▶ [Problem requirements]: Begin at the line that has "liczby punktów możliwych do pozyskania w", stop after the line that has "betci giriş", and print exactly those lines from the records below, without any pictures.

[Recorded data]

════

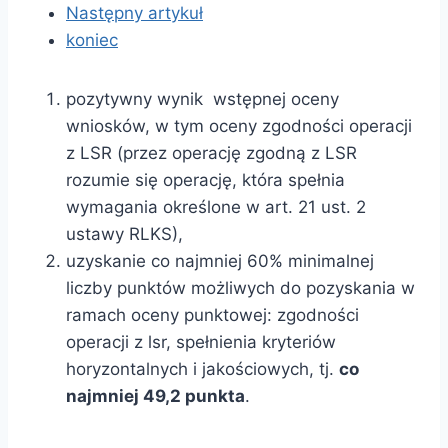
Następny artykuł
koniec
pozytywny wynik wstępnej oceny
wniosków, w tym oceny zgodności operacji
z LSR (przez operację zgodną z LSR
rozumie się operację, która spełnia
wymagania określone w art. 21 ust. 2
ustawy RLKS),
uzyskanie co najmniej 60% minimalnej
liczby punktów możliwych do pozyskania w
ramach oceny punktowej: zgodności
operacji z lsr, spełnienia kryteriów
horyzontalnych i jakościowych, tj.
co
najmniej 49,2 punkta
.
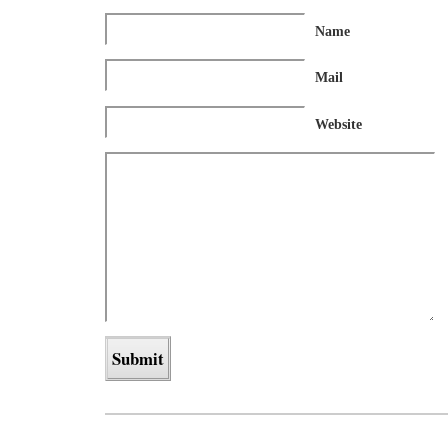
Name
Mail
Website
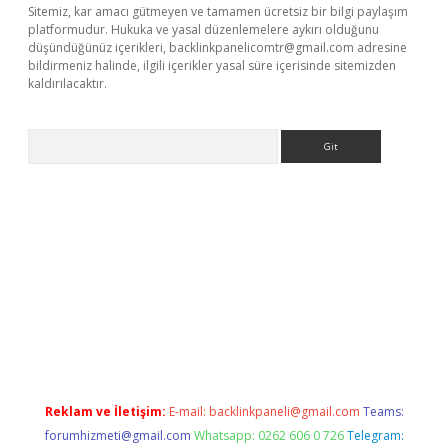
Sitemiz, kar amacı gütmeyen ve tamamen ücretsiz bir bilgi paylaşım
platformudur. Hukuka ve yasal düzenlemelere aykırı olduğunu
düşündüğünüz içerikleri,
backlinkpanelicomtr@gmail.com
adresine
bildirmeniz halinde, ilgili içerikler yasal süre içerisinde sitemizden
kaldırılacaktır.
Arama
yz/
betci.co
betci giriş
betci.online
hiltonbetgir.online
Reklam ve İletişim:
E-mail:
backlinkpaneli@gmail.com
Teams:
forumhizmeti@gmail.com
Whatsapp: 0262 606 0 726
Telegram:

════

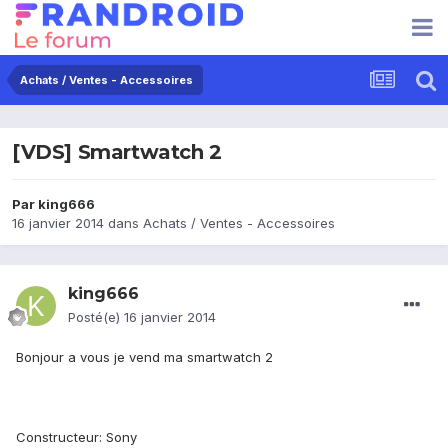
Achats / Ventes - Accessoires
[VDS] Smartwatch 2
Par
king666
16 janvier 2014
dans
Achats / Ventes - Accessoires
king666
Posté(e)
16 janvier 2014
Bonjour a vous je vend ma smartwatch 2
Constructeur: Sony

════

▶ [Response to this exercise]:
liczby punktów możliwych do pozyskania w
ramach oceny punktowej: zgodności
operacji z lsr, spełnienia kryteriów
horyzontalnych i jakościowych, tj.
co
najmniej 49,2 punkta
.
Name
Mail
Website
Sitemiz, kar amacı gütmeyen ve tamamen ücretsiz bir bilgi paylaşım
platformudur. Hukuka ve yasal düzenlemelere aykırı olduğunu
düşündüğünüz içerikleri,
backlinkpanelicomtr@gmail.com
adresine
bildirmeniz halinde, ilgili içerikler yasal süre içerisinde sitemizden
kaldırılacaktır.
Arama
yz/
betci.co
betci giriş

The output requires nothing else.